As proposed by Charles Darwin in the nineteenth century, natural selection, the engine that drives evolution, is how species adapt to their environments. Unlike the Neo-Darwinist consensus, the American evolutionary biologist Lynn Margulis did not believe that random genetic mutations were the sole cause of inherited variation. She came up with a new theory called symbiogenesis. The endosymbiotic theory states that organelles like mitochondria and chloroplasts, the sites of cellular respiration and photosynthesis, were once free-living bacteria that were later ingested by the recipient cells. The theory of symbiogenesis was fiercely challenged, including Margulis’s manuscript, which was rejected by 15 academic journals before finally being published in The Journal of Theoretical Biology in 1967. It was not until many years later that mitochondria and chloroplasts were accepted as once being free-living bacteria before becoming endosymbionts inside eukaryotic cells.
Two papers published recently, one in the journal Science and another in the Cell, have generated new interest in the endosymbiotic theory. The discovery concerns nitrogen fixation. Nitrogen is a key component in proteins and DNA of all living organisms. Although nitrogen gas makes up about 78% of the Earth’s atmosphere by volume, plants and animals lack a system that can utilise atmospheric nitrogen. Bacteria and archaea help convert atmospheric nitrogen gas to ammonia by nitrogen fixation (or ammonification) to make nitrogen usable for plants. Unlike many free-living nitrogen-fixing bacteria, legumes, a class of plants in the family Fabaceae, bear the nitrogen-fixing bacteria in their root nodules. Ammonia is converted to nitrites and nitrates (nitrification) and then back into atmospheric nitrogen (denitrification) with the help of bacteria to complete the cycle. In marine environments, like on Earth, bacteria and archaea are also involved in ammonification, nitrification, and denitrification. Beyond mitochondria and chloroplasts, the current discovery extends the earlier reports of a nitrogen-fixing cyanobacterium in marine algae and establishes it as a new organelle. The new organelle that the authors call nitroplast co-evolved with its host cell.

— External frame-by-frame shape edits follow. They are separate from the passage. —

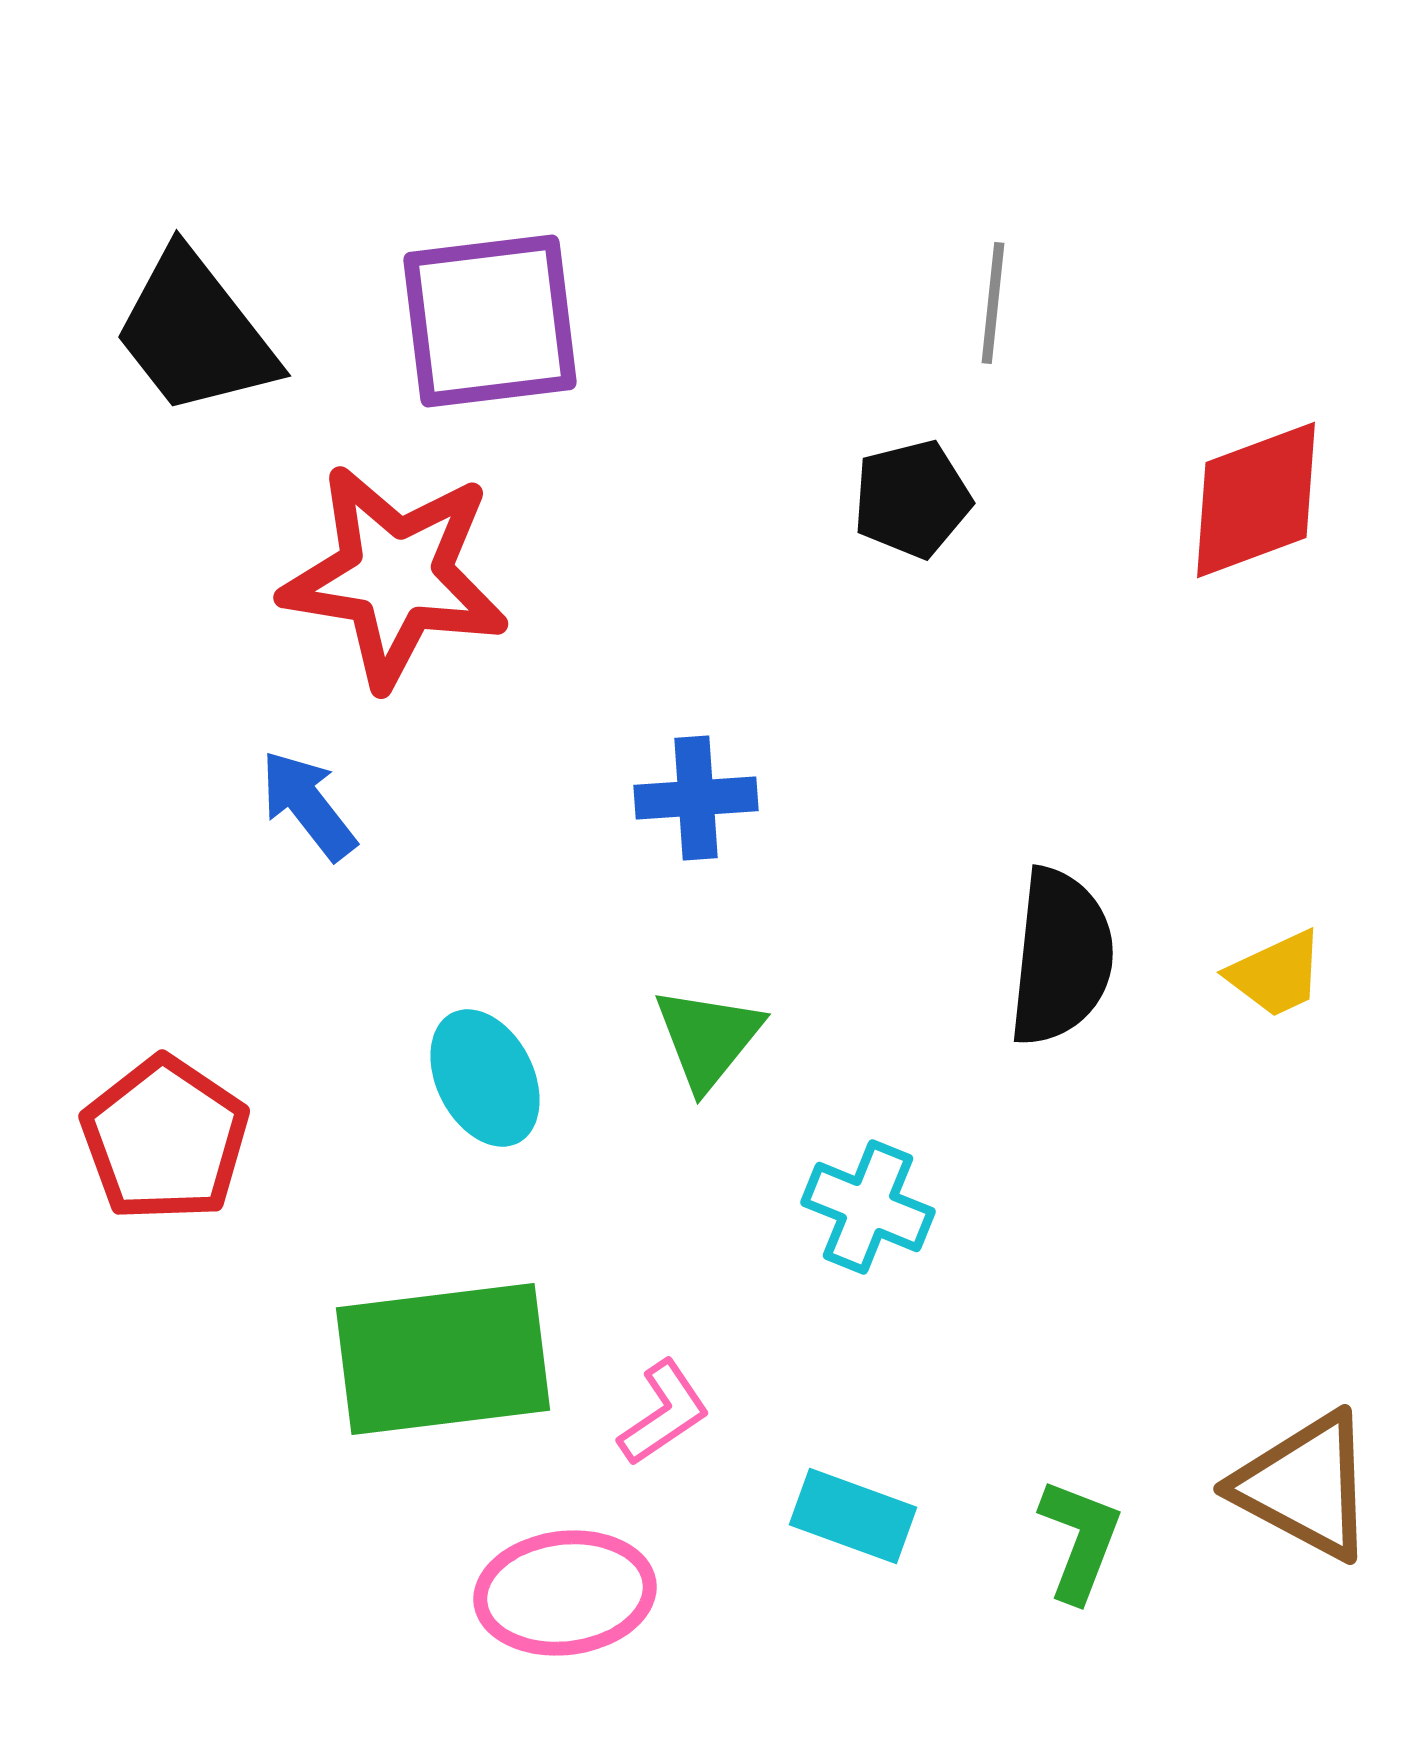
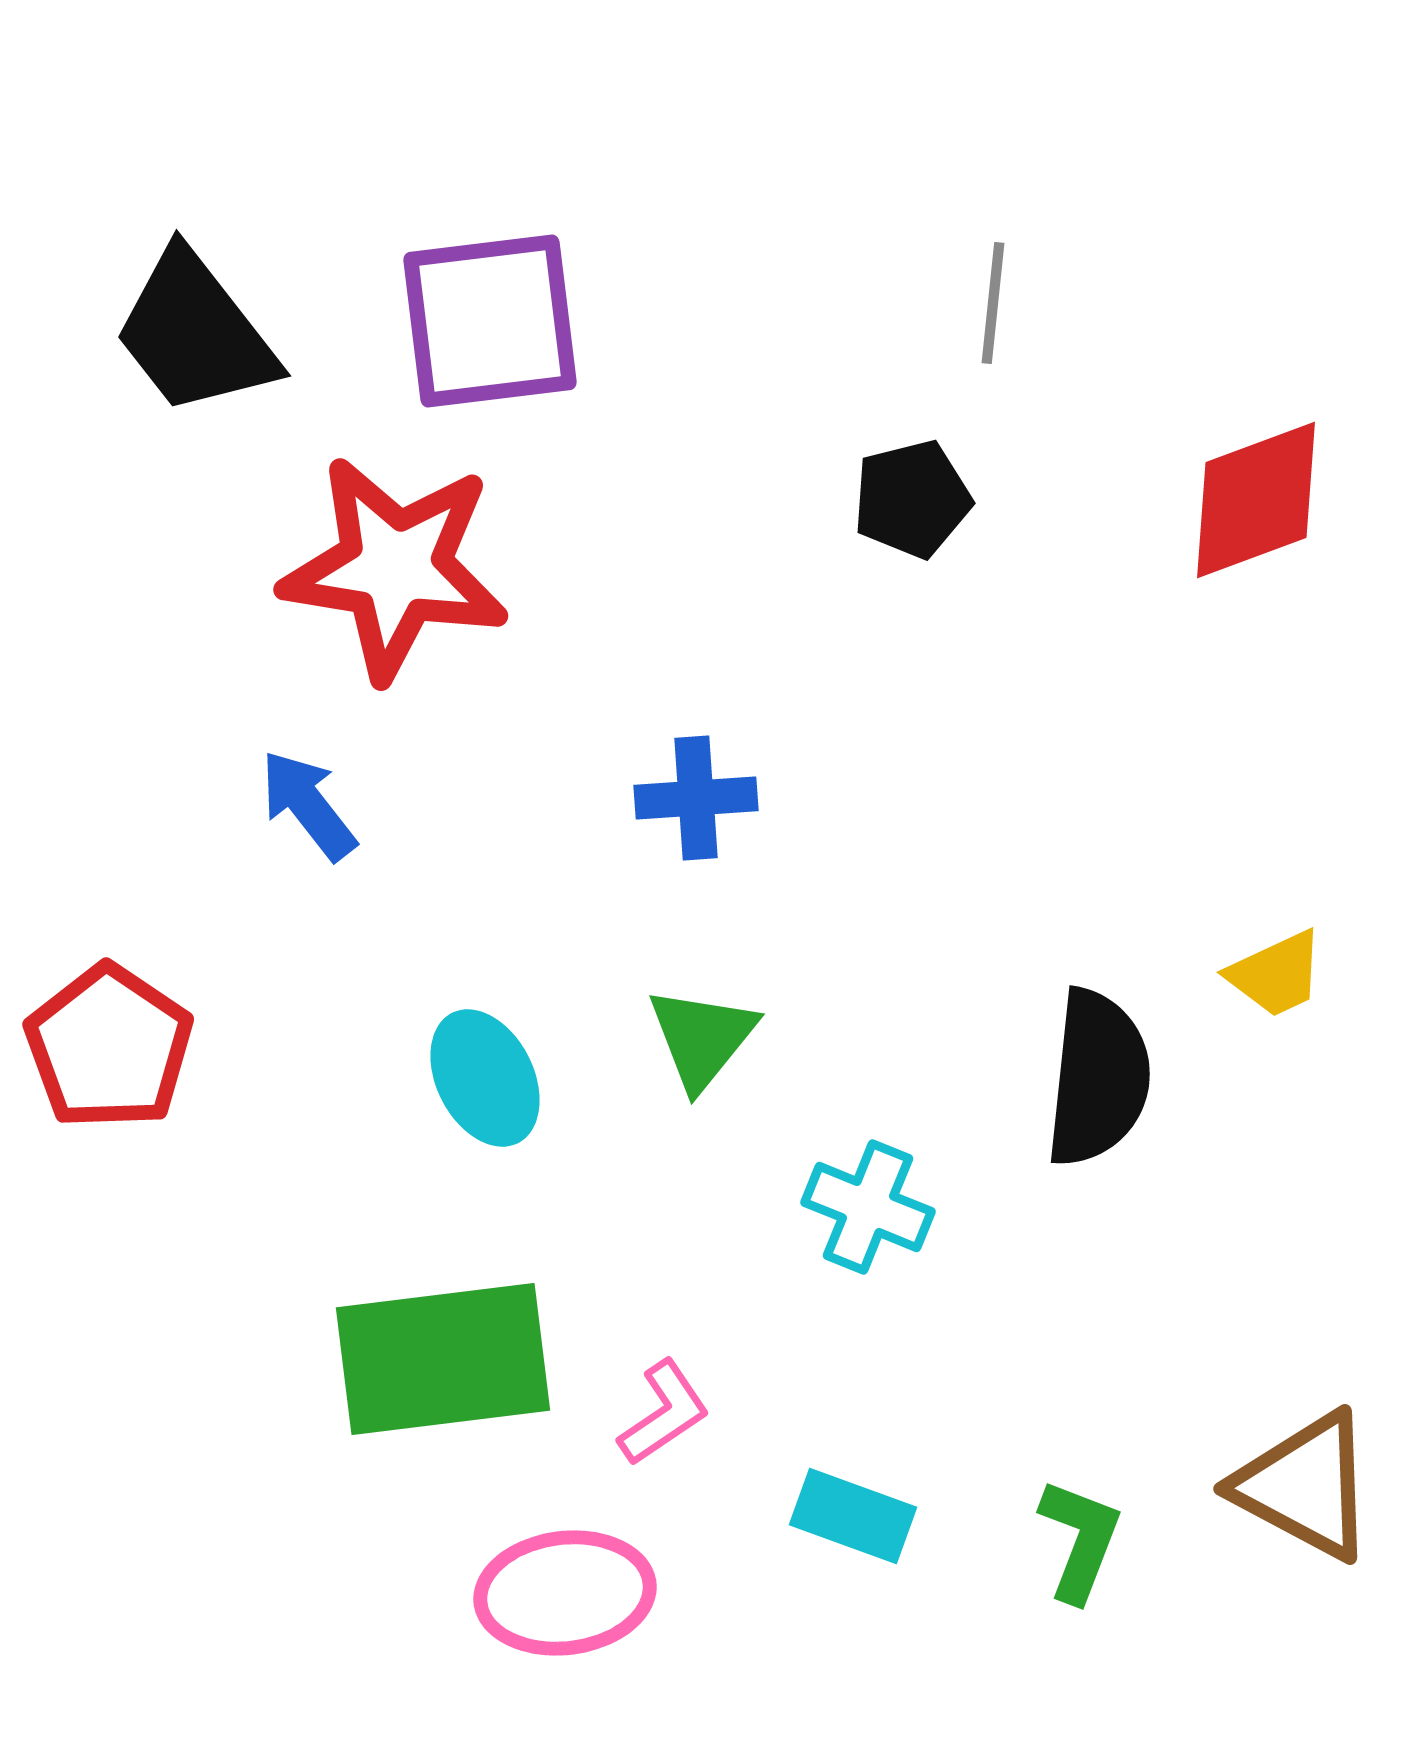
red star: moved 8 px up
black semicircle: moved 37 px right, 121 px down
green triangle: moved 6 px left
red pentagon: moved 56 px left, 92 px up
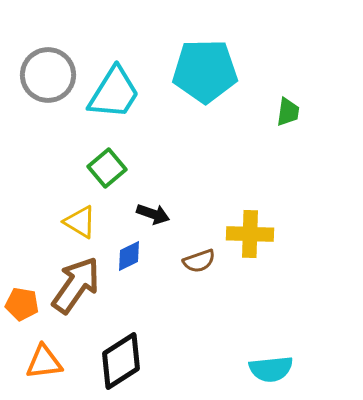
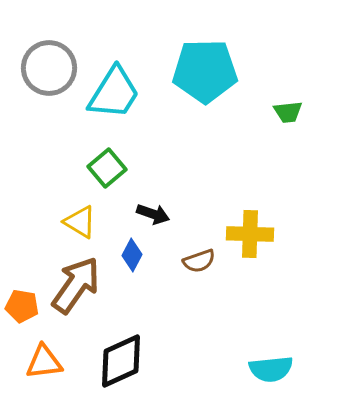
gray circle: moved 1 px right, 7 px up
green trapezoid: rotated 76 degrees clockwise
blue diamond: moved 3 px right, 1 px up; rotated 36 degrees counterclockwise
orange pentagon: moved 2 px down
black diamond: rotated 8 degrees clockwise
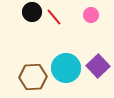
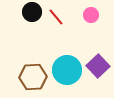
red line: moved 2 px right
cyan circle: moved 1 px right, 2 px down
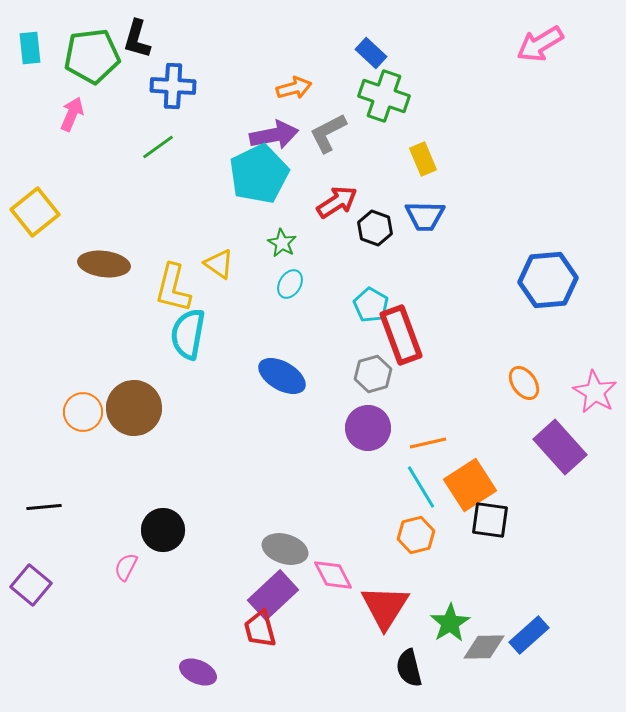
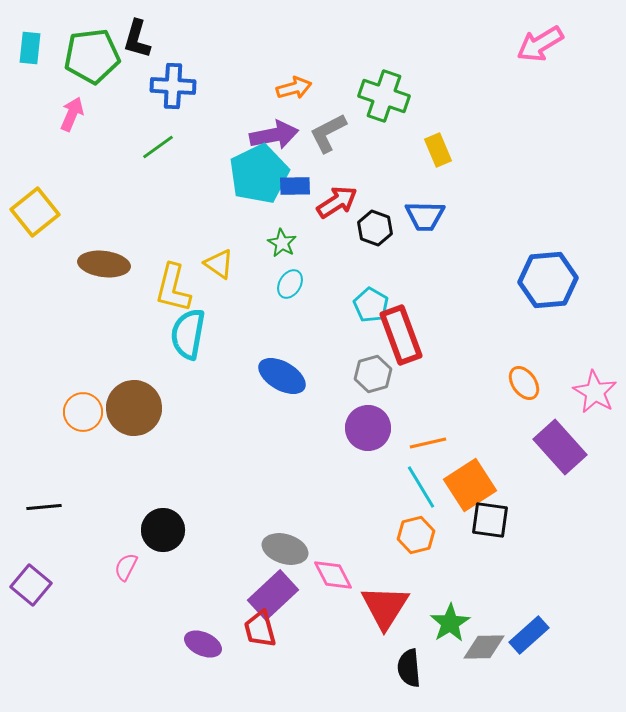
cyan rectangle at (30, 48): rotated 12 degrees clockwise
blue rectangle at (371, 53): moved 76 px left, 133 px down; rotated 44 degrees counterclockwise
yellow rectangle at (423, 159): moved 15 px right, 9 px up
black semicircle at (409, 668): rotated 9 degrees clockwise
purple ellipse at (198, 672): moved 5 px right, 28 px up
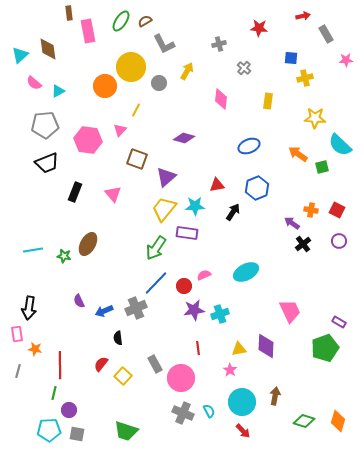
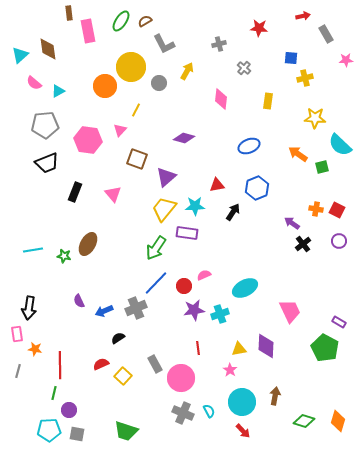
orange cross at (311, 210): moved 5 px right, 1 px up
cyan ellipse at (246, 272): moved 1 px left, 16 px down
black semicircle at (118, 338): rotated 64 degrees clockwise
green pentagon at (325, 348): rotated 24 degrees counterclockwise
red semicircle at (101, 364): rotated 28 degrees clockwise
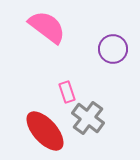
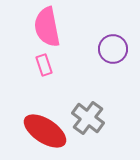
pink semicircle: rotated 138 degrees counterclockwise
pink rectangle: moved 23 px left, 27 px up
red ellipse: rotated 15 degrees counterclockwise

In 1998, Jonathan Zehr, at the University of California, Santa Cruz, U.S. discovered a cyanobacterium Candidatus Atelocyanobacterium thalassa or UCYN-A in the water of the Pacific Ocean capable of fixing nitrogen. Later, Kyoko Hagino at Kochi University, Japan, found the marine algae Braarudosphaera bigelowii as the host for UCYN-A and could successfully culture the host cells. Both teams had established UCYN-A as a symbiotic cyanobacterium for marine single-cell eukaryotic algae.
Bonafide organelles need to satisfy several criteria. First, the organelle must be integrated into the function and overall architecture of the host cell. Second, proteins must be imported to the organelle from the host cell to carry out some of its functions. Third, organelles must be in sync with the host cell’s growth. Last, organelles must be inherited in the newly dividing cells during host cell division. All these above criteria were satisfied by nitroplast, as presented by several lines of evidence by the authors. During a symbiont’s transformation into an organelle within a eukaryotic cell, its genome becomes frugal, encoding fewer proteins and utilizing the host cell’s proteins to perform some of its essential functions. In line with expectations, nearly half of the nitroplasts’ proteins are from the host cell. Although the reports present evidence of establishing nitroplasts as organelles, the loss of some of nitroplasts’ genetic material and migration to the host cell nucleus still needs to be established. Unlike mitochondria and chloroplast endosymbiosis, which happened nearly two billion years back, nitroplast’s evolution as an organelle is relatively recent (about 100 million years).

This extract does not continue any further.